Extracted page text data

++++++++++

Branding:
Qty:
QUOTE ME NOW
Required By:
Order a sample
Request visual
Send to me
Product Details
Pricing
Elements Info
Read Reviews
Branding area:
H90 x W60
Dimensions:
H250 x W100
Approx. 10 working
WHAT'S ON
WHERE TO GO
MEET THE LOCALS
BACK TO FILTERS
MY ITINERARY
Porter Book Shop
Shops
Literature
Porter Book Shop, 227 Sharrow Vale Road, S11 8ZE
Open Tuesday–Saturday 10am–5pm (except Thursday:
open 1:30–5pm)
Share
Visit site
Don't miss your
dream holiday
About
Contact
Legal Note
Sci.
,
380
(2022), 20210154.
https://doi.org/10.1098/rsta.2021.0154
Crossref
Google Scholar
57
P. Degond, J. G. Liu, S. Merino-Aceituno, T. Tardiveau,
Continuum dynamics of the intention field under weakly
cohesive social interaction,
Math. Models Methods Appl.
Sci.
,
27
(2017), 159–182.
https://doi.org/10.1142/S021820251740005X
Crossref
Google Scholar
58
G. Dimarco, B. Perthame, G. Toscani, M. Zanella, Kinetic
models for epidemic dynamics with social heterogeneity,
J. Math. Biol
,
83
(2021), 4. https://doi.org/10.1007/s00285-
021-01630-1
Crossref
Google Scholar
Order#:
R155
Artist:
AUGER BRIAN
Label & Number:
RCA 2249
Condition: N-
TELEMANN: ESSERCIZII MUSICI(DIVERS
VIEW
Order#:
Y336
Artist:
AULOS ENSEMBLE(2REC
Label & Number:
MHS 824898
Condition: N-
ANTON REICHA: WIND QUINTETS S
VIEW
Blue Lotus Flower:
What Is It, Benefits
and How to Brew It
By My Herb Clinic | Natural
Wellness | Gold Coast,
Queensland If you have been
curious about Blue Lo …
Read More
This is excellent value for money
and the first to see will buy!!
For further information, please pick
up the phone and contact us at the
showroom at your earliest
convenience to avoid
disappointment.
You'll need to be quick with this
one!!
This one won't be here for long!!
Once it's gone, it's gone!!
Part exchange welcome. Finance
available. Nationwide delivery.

++++++++++

| Exercise goal |
From the line holding "(2017), 159–182." to the last line of the records, quote each line exactly and add nothing.

| Exercise response |
(2017), 159–182.
https://doi.org/10.1142/S021820251740005X
Crossref
Google Scholar
58
G. Dimarco, B. Perthame, G. Toscani, M. Zanella, Kinetic
models for epidemic dynamics with social heterogeneity,
J. Math. Biol
,
83
(2021), 4. https://doi.org/10.1007/s00285-
021-01630-1
Crossref
Google Scholar
Order#:
R155
Artist:
AUGER BRIAN
Label & Number:
RCA 2249
Condition: N-
TELEMANN: ESSERCIZII MUSICI(DIVERS
VIEW
Order#:
Y336
Artist:
AULOS ENSEMBLE(2REC
Label & Number:
MHS 824898
Condition: N-
ANTON REICHA: WIND QUINTETS S
VIEW
Blue Lotus Flower:
What Is It, Benefits
and How to Brew It
By My Herb Clinic | Natural
Wellness | Gold Coast,
Queensland If you have been
curious about Blue Lo …
Read More
This is excellent value for money
and the first to see will buy!!
For further information, please pick
up the phone and contact us at the
showroom at your earliest
convenience to avoid
disappointment.
You'll need to be quick with this
one!!
This one won't be here for long!!
Once it's gone, it's gone!!
Part exchange welcome. Finance
available. Nationwide delivery.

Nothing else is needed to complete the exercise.